Magnesium Sulfate 20% w/v Solution for Injection or Infusion

2. Qualitative and quantitative composition

Magnesium sulfate heptahydrate 20% w/v (approximately 0.8 mmol Mg2+/mL).

For the full list of excipients, see section 6.1.

3. Pharmaceutical form

Solution for injection or infusion.

Clear and colourless solution, pH 5.5 -7.0 and osmolarity of approximately 964 mOsmol/L.

4. Clinical particulars
4.1 Therapeutic indications

Treatment of magnesium deficiency in hypomagnesaemia.

Prevention and control of seizures in severe pre-eclampsia.

Prevention and control of recurrent seizures in eclampsia.

4.2 Posology and method of administration


Dosages should be adjusted according to the patient's needs, responses and weight. Plasma magnesium levels should also be monitored during treatment to determine the rate and duration of infusion.

Close monitoring for ECG changes is required (see section 4.8). The infusion rate should be reduced or stopped if the patient develops signs of changes to cardiac condition (ECG changes).

Treatment of magnesium deficiency in hypomagnesaemia:

Treatment should be given via an infusion pump and an infusion rate of 1 g magnesium sulfate (5 mL of a 20% w/v solution equivalent to 4 mmol of magnesium ions) per hour is recommended, with a maximum rate of 2 g magnesium sulfate (10 mL of a 20% w/v solution approximately 8 mmol magnesium ions) per hour (not exceeding 28 g in 24 hours).
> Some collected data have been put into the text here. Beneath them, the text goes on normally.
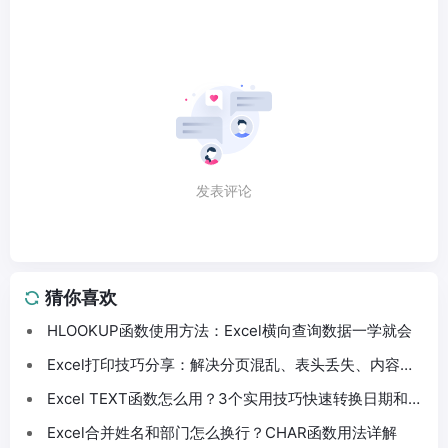
发表评论
猜你喜欢
HLOOKUP函数使用方法：Excel横向查询数据一学就会
Excel打印技巧分享：解决分页混乱、表头丢失、内容截
断问题
Excel TEXT函数怎么用？3个实用技巧快速转换日期和数
字格式
Excel合并姓名和部门怎么换行？CHAR函数用法详解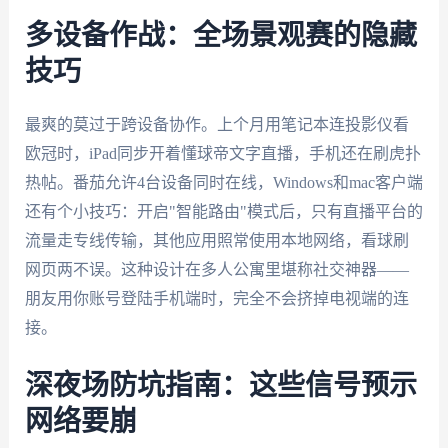
多设备作战：全场景观赛的隐藏
技巧
最爽的莫过于跨设备协作。上个月用笔记本连投影仪看
欧冠时，iPad同步开着懂球帝文字直播，手机还在刷虎扑
热帖。番茄允许4台设备同时在线，Windows和mac客户端
还有个小技巧：开启"智能路由"模式后，只有直播平台的
流量走专线传输，其他应用照常使用本地网络，看球刷
网页两不误。这种设计在多人公寓里堪称社交神器——
朋友用你账号登陆手机端时，完全不会挤掉电视端的连
接。
深夜场防坑指南：这些信号预示
网络要崩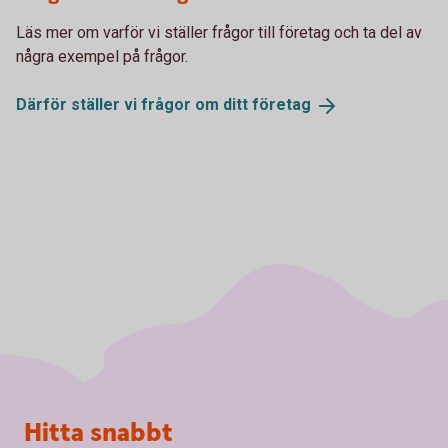
Läs mer om varför vi ställer frågor till företag och ta del av
några exempel på frågor.
Därför ställer vi frågor om ditt
företag
Sidfot
Hitta snabbt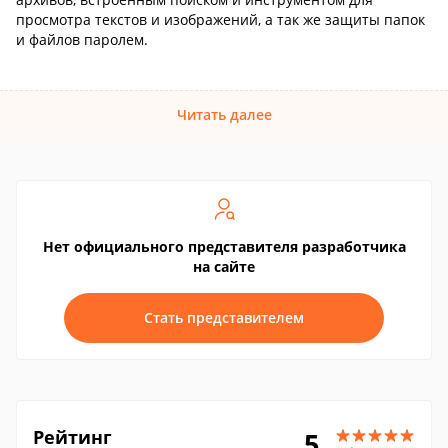
просмотра текстов и изображений, а так же защиты папок
и файлов паролем.
Читать далее
Нет официального представителя разработчика
на сайте
Стать представителем
Рейтинг
5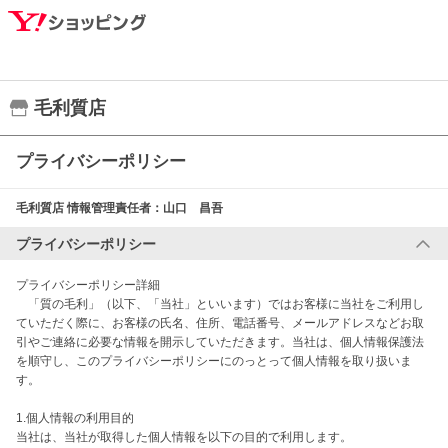
毛利質店
プライバシーポリシー
毛利質店
情報管理責任者：
山口 昌吾
プライバシーポリシー
プライバシーポリシー詳細

　「質の毛利」（以下、「当社」といいます）ではお客様に当社をご利用し
ていただく際に、お客様の氏名、住所、電話番号、メールアドレスなどお取
引やご連絡に必要な情報を開示していただきます。当社は、個人情報保護法
を順守し、このプライバシーポリシーにのっとって個人情報を取り扱いま
す。

1.個人情報の利用目的

当社は、当社が取得した個人情報を以下の目的で利用します。
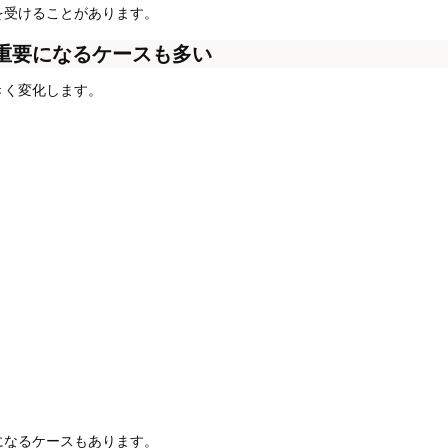
を受けることがあります。
重要になるケースも多い
きく変化します。
になるケースもあります。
Higher infusion rates may be given in the management of emergencies. Up to 40 g (200 mL of a 20% w/v solution equivalent to 160 mmol of magnesium ions) by slow intravenous infusion (in glucose 5% w/v) given over a period of up to 5 days, may be required to replace the deficit (allowing for urinary losses).

In exceptional circumstances and under close supervision a higher dose within the range of 2 g to 5 g of magnesium sulfate (10 mL to 25 mL of a 20% w/v solution equivalent to 8 to 20 mmol of magnesium ions) in at least 100 mL of Glucose 5% w/v or Sodium Chloride 0.9% w/v over 6 hours may be considered.

Prevention and control of seizures in severe pre-eclampsia:

An intravenous loading dose of typically 4 g (20 mL of a 20% w/v solution equivalent to 16 mmol of magnesium ions) given slowly over a period of 5-15 minutes is followed by an infusion of 1 g (5 mL of a 20% w/v solution equivalent to 4 mmol of magnesium ions) per hour for 24 hours after the last seizure.

Prevention and control of recurrent seizures in eclampsia:

An intravenous loading dose of typically 4 g (20 mL of a 20% w/v solution equivalent to 16 mmol of magnesium ions) given slowly over a period of 5-15 minutes is followed by an infusion of 1 g (5 mL of a 20% w/v solution equivalent to 4 mmol of magnesium ions) per hour continued for 24 hours after the last seizure or delivery postpartum (whichever is later).

If seizures recur, a further 2-4 g (10-20 mL of a 20% w/v solution equivalent to 8-16 mmol of magnesium ions), depending on the woman's weight, 2 g (8 mmol) if less than 70 kg, is given intravenously over 5 minutes.

Renal impairment

Appropriate reductions in dosage should be made for patients with renal impairment due to increased risk of toxicity (see section 4.4). Caution must be observed to prevent exceeding the renal capacity. The dosage should not exceed 20 g in 48 hours (100 mL of a 20% w/v Solution equivalent to 80 mmol of magnesium ions).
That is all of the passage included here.